Mientras estos últimos dicen que los ciclistas se adueñan de la vía y ocupan demasiado espacio de los carriles, los amantes de la bicicleta aseguran que son discriminados, pues son tratados como si no tuvieran derecho de usar las carreteras.

“Es algo de parte y parte, el conductor debe respetar al ciclista, pues este también tiene derecho a usar la vía, pero los ciclistas deben transitar con precaución”, contó.

Hay que tener claro, por ejemplo, que los ciclistas deben circular por el carril de la derecha a una distancia no mayor de un metro de la línea si no hay una ciclorruta disponible.

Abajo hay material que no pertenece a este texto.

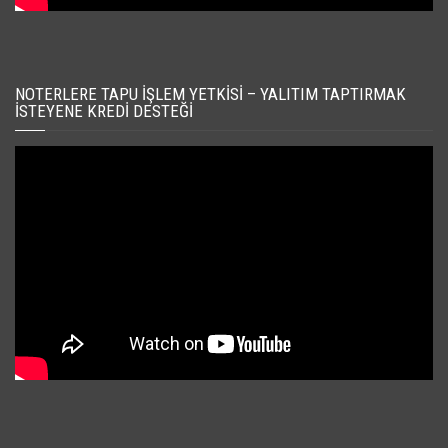
NOTERLERE TAPU İŞLEM YETKISI – YALITIM TAPTIRMAK
İSTEYENE KREDI DESTEĞI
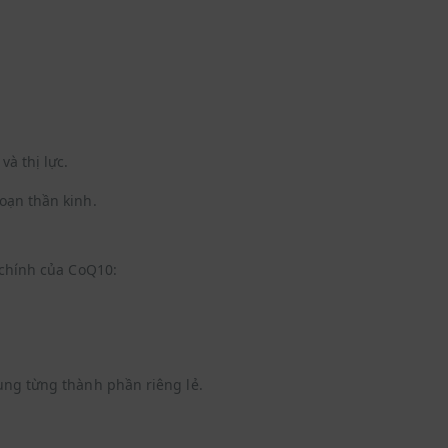
à thị lực.
oạn thần kinh.
 chính của CoQ10:
ụng từng thành phần riêng lẻ.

Además, si van en grupo, deben ir, en lo posible, uno detrás del otro, y con los equipos de precaución adecuados si manejan de noche (chalecos reflectores y luces de advertencia).

No obstante, esto en muchos casos no se cumple y los grupos de ciclistas que van por carretera se toman de dos a tres metros de un solo carril.

Falta más claridad

Hay muchos aspectos que no están claros en la norma. Moreno Díaz contó que en algunos países hay reglas claras sobre la distancia que hay que tener y la forma como se debe adelantar una bicicleta. Pero esto en el país aún no se estaría contemplando. 

A esto se suma que no hay ciclorrutas, ni en la zona urbana ni en las vías intermunicipales (hay un proyecto para hacer varios kilómetros en el Anillo Vial Externo, pero está en proceso de formulación). Además, la señalización es prácticamente nula. 

Para el líder de Ciclaramanga, mientras se mejora la infraestructura, se deben buscar alternativas como la realización de caravanas y la presencia de las autoridades para regular el tráfico en estas vías.